The Court of Appeal rejected similar submissions on the basis of the existing case law of the European court, and the approach to the application of the Human Rights Act 1998 laid down by this court in a number of recent authorities. In the panel's view they were right to do so. Whether the Convention law should be developed as the Appellant argues is a matter which can only appropriately be decided by the European court, as the authoritative interpreter of the ECHR. It is not the role of this court to develop the law under the Convention well beyond the principles established by the European court.
Ground 2
The Appellant maintains that she had a common law right to make representations to the Secretary of State before the deprivation decision was taken, and that the Secretary of State's failure to afford her an opportunity to make representations therefore renders the decision unlawful.
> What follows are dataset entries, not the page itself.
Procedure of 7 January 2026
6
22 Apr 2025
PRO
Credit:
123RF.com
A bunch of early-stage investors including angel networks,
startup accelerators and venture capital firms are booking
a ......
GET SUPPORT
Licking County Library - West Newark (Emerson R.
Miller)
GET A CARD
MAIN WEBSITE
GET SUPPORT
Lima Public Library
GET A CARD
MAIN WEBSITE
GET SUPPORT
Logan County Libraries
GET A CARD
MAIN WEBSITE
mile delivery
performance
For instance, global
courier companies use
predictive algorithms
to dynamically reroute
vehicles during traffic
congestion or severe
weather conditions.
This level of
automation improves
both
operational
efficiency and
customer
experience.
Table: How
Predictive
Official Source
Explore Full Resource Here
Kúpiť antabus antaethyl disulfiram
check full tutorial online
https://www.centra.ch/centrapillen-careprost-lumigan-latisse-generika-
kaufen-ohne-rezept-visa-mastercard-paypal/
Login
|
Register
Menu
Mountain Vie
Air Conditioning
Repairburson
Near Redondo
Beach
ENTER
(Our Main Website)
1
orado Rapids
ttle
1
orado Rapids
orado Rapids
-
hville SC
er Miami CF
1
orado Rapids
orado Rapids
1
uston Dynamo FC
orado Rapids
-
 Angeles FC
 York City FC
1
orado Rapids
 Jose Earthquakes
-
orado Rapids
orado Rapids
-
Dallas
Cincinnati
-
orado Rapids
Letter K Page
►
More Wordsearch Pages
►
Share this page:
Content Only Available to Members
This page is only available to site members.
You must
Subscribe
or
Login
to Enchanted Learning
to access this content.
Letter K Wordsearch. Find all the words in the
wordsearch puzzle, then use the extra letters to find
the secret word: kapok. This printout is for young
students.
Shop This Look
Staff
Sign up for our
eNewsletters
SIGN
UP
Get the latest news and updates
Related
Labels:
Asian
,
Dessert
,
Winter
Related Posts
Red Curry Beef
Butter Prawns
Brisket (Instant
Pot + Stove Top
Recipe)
The panel agrees with the Court of Appeal that a right to make representations before a deprivation decision is made would be liable to undermine the effectiveness of such a decision in cases concerned with national security, and is therefore impliedly excluded.
Ground 3
The argument under this ground of appeal, put shortly, is that the Secretary of State failed to have regard to the need to foster good community relations, as required by section 149 of the Equality Act 2010.
The factual material before the courts below satisfied them that the impact of the decision in question on community relations had in fact been considered. It is not apparent that that conclusion on the facts is vitiated by any error of law.
The courts below also considered that the operation of section 149 was in any event excluded by section 192, which provides that a person does not contravene the Equality Act by doing, for the purpose of safeguarding national security, anything it is proportionate to do for that purpose. The Appellant maintains in that connection that proportionality is to be measured specifically against the requirements imposed by the Equality Act, leaving other factors out of account. That interpretation does not appear to the panel to be arguable.
Ground 4
The fourth ground of appeal concerns the fact that the deprivation decision resulted in the Appellant's becoming de facto stateless, as there was no reasonable prospect of her being admitted into Bangladesh, of which she was a citizen. In this regard, it is argued that the Secretary of State failed to have regard to all material considerations.
Both courts below found on the evidence that the Secretary of State had taken into account the fact that the deprivation decision would render the Appellant de facto stateless. There is nothing to indicate that that conclusion is vitiated by any error of law. The Appellant's submission that the Court of Appeal failed to distinguish between the fact of de facto statelessness and the significance of that fact (the latter, rather than the former, being argued to be the mandatory relevant consideration) does not appear to the panel to raise an arguable point of law.
The panel notes that the Appellant does not challenge the existing law that the prohibition, under section 40(4) of the British Nationality Act 1981, on making a deprivation decision which would render a person stateless, refers to de jure rather than de facto statelessness. Nor is it argued that the Secretary of State's decision to make the deprivation decision, notwithstanding that its effect would be to render the Appellant de facto stateless, was unlawful because it was perverse.